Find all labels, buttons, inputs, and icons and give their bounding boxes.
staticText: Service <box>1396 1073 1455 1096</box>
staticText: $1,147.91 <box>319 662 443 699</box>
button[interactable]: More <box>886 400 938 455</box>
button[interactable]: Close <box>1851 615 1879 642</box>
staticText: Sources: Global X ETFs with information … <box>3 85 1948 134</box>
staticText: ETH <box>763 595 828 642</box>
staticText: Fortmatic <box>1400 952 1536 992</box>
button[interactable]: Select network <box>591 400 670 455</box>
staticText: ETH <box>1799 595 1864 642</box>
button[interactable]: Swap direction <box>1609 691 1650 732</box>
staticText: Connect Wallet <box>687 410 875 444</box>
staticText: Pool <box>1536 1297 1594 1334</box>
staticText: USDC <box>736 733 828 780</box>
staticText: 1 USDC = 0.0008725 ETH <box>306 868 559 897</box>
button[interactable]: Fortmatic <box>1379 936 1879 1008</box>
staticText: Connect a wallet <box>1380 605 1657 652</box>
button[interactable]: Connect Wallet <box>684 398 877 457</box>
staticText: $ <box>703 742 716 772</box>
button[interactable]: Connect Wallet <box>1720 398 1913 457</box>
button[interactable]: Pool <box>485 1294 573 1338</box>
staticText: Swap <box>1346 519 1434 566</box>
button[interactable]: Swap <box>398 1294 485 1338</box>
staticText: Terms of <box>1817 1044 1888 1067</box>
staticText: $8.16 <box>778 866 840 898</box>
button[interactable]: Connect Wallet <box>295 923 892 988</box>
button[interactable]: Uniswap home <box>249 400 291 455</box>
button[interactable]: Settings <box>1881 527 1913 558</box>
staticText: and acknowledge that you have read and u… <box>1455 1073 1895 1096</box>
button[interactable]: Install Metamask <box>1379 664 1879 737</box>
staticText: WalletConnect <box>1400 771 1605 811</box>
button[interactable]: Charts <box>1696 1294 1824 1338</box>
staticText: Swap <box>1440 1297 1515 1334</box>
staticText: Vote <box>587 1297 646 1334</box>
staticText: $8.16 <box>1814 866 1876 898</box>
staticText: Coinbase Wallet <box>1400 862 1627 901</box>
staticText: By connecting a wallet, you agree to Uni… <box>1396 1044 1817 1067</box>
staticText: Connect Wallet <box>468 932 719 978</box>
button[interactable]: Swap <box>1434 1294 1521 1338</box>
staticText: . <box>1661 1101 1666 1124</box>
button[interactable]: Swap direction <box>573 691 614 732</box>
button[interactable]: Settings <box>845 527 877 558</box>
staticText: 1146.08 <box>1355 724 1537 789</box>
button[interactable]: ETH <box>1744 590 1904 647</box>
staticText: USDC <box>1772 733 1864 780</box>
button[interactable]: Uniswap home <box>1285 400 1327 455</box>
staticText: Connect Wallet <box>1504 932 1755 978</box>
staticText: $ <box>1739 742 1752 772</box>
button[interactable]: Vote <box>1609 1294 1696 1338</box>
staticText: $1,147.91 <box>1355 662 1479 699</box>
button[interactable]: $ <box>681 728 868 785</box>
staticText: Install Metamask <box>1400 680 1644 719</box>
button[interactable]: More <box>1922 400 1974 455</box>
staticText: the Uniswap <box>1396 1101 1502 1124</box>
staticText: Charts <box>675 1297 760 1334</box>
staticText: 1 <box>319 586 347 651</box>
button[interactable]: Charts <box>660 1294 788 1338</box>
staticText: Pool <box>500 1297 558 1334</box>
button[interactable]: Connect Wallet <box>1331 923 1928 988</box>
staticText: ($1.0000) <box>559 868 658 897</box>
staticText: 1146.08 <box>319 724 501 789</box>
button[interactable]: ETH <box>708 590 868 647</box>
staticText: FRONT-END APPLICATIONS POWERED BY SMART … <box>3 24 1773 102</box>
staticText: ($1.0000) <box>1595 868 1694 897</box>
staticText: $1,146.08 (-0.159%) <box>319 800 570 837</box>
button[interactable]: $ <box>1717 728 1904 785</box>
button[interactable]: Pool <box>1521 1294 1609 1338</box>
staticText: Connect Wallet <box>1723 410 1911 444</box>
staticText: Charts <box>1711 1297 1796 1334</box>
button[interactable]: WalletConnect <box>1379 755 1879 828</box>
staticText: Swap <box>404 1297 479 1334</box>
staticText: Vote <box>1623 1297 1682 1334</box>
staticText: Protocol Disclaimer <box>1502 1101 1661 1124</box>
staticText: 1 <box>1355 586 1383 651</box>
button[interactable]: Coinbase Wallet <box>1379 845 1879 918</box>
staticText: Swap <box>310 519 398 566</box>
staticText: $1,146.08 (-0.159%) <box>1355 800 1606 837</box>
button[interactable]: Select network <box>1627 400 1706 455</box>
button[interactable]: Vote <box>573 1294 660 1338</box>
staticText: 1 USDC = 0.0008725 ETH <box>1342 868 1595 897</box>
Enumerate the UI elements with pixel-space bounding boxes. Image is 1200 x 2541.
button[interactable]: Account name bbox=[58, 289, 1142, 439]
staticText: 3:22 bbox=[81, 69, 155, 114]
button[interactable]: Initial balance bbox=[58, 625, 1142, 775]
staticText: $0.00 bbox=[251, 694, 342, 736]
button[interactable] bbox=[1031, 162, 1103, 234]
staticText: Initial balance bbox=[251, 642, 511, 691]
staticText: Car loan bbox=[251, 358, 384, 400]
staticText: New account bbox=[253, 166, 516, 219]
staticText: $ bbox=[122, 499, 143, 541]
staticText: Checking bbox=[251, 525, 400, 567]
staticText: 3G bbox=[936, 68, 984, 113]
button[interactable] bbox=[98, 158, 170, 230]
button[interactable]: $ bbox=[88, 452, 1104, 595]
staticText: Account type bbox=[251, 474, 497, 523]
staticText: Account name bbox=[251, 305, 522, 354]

TASK TO CARRY OUT: With "Charts" as the search string, filter the records and return each line that has it.

REPLY:
button[interactable]: Charts <box>1696 1294 1824 1338</box>
staticText: Charts <box>675 1297 760 1334</box>
button[interactable]: Charts <box>660 1294 788 1338</box>
staticText: Charts <box>1711 1297 1796 1334</box>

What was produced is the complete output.